Working under a shortage

The FDA lists 137 drugs as “currently in shortage” on its website as of June 7. The market is considered covered when supply is available from at least one manufacturer to meet total market demand. However, some manufacturers may not have all presentations available, according to the FDA.

Dr. Nathan Bahary

Dr. Nathan Bahary, division chief of medical oncology at Allegheny Health Network, said supply chain issues have led to many drug shortages in recent years. He said AHN heard around February that chemotherapy drugs may become less available, so its staff began planning for a possible shortage.

“We have been able to set aside supply so that nobody in AHN that has these curable cancers has been denied the drug,” Bahary said. “What we have done as an institution is ask a few simple questions: Where is there a substitute? And where is there not?”

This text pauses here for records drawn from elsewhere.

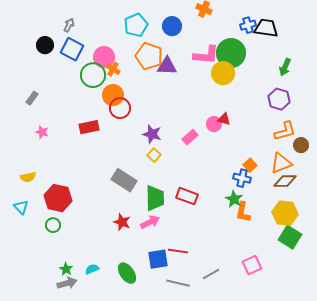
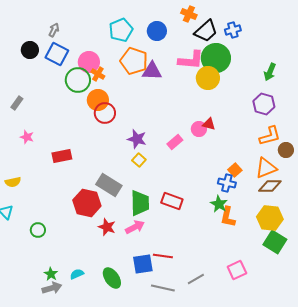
black trapezoid: (266, 28) -> (206, 31), moved, turned 130
red rectangle: (89, 127) -> (62, 156), moved
red hexagon: (58, 198) -> (87, 203), moved

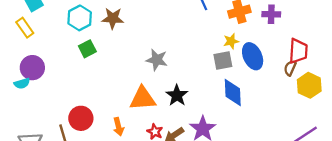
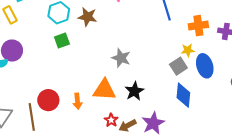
gray square: (223, 60) -> (178, 66), turned -30
orange arrow: (118, 127) -> (77, 101), moved

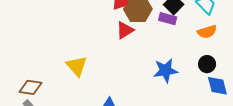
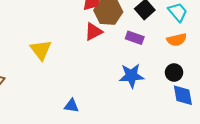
purple rectangle: (168, 19) -> (135, 38), moved
yellow triangle: (77, 66) -> (41, 50), moved

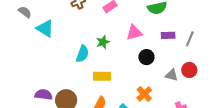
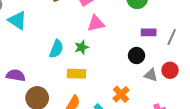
pink triangle: (134, 33) -> (96, 23), moved
green star: (103, 42) -> (82, 47), moved
black circle: (146, 57) -> (137, 56), moved
purple semicircle: (44, 95) -> (16, 75), moved

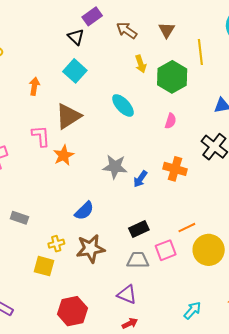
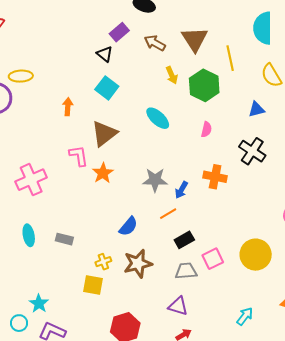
brown triangle: (167, 30) -> (195, 39), size x1.6
orange line: (187, 228) -> (168, 214), moved

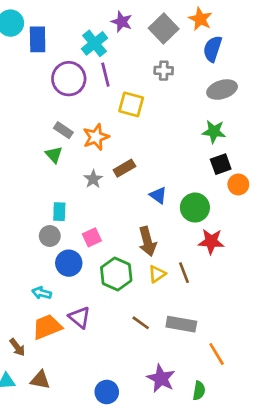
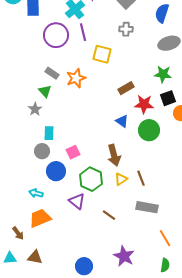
brown rectangle: (124, 168) -> (126, 88), moved
gray star: (93, 179) -> (35, 109), moved
red star: (211, 241) -> (144, 104), moved
purple triangle: (80, 317) -> (77, 201), moved
gray rectangle: (181, 324) -> (147, 207), moved
green semicircle: (199, 391) -> (165, 265), moved

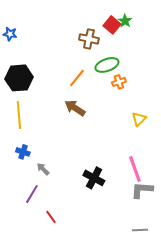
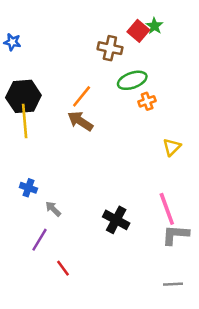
orange line: (77, 78) -> (82, 96), moved
brown arrow: (75, 108) -> (80, 121), moved
yellow line: (19, 115) -> (25, 121), moved

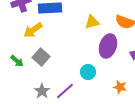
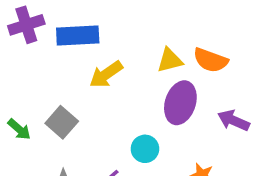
yellow triangle: (92, 22) -> (170, 60), moved
yellow arrow: (33, 30) -> (106, 74), moved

According to Marks, some of the side effects of substitute drugs may differ from the main drugs used for treatment.

“In some cases there could be heart damage, there may be greater bone marrow suppression, or an issue with neuropathy,” he said. “Where they are getting one in short supply, the physicians and nurses have direct conversation with patients; depending on which drug is chosen they may have more side effects.”

Marks said some of the drug substitutes have similar side effects to the regularly used treatments. Bahary said administering substitute drugs, at least for the time being, to patients keeps health care personnel from having to choose which patient receives doses.

“We don't want to have to end up in the scenario when we say, ‘One 20-year-old female, is she more important than a 30-year-old with testicular cancer, or a 70-year old (that) we are trying to cure,’” Bahary said.

Prescribing a solution

Marks said the supply of these drugs is changing every day, but he could see the situation becoming dire soon if the U.S. is unable to get cancer treatment drugs from other sources while the main manufacturers are down.

“Our pharmacists believe it's possible this situation will get worse before it gets better,” Marks said. “If we can put pressure on the FDA — we are encouraging our patients, doctors, nurses to all reach out to try to push the FDA. But in the short-term our pharmacists are concerned.”

Marks added that the pharmacists of Hillman are “working around-the-clock” to make sure the center’s facilities have enough drugs to treat its current patients.

Still, Marks and Bahary both said they would like federal agencies to be more proactive in the future to prevent drug shortages from coming along.

“I'd like to see some sort of prescience from the FDA in identifying things ahead of time,” Bahary said. “Try to figure out how many of these drugs are in shortage, how can we ensure that there is more than one manufacturer so that we don't end up that way in the future.”

Marks said the shortage will hurt patients the most, and he is urging the FDA to allow imports of these chemotherapy drugs from other sources.

“Each patient who is on one of these drugs, we have a frank discussion with them, explain the shortage, but also we go over mitigation strategies,” Marks said. “We try to reassure them that they're going to get the best treatment possible.

“We have been working with government folks, but it's really up to them to alleviate the situation.”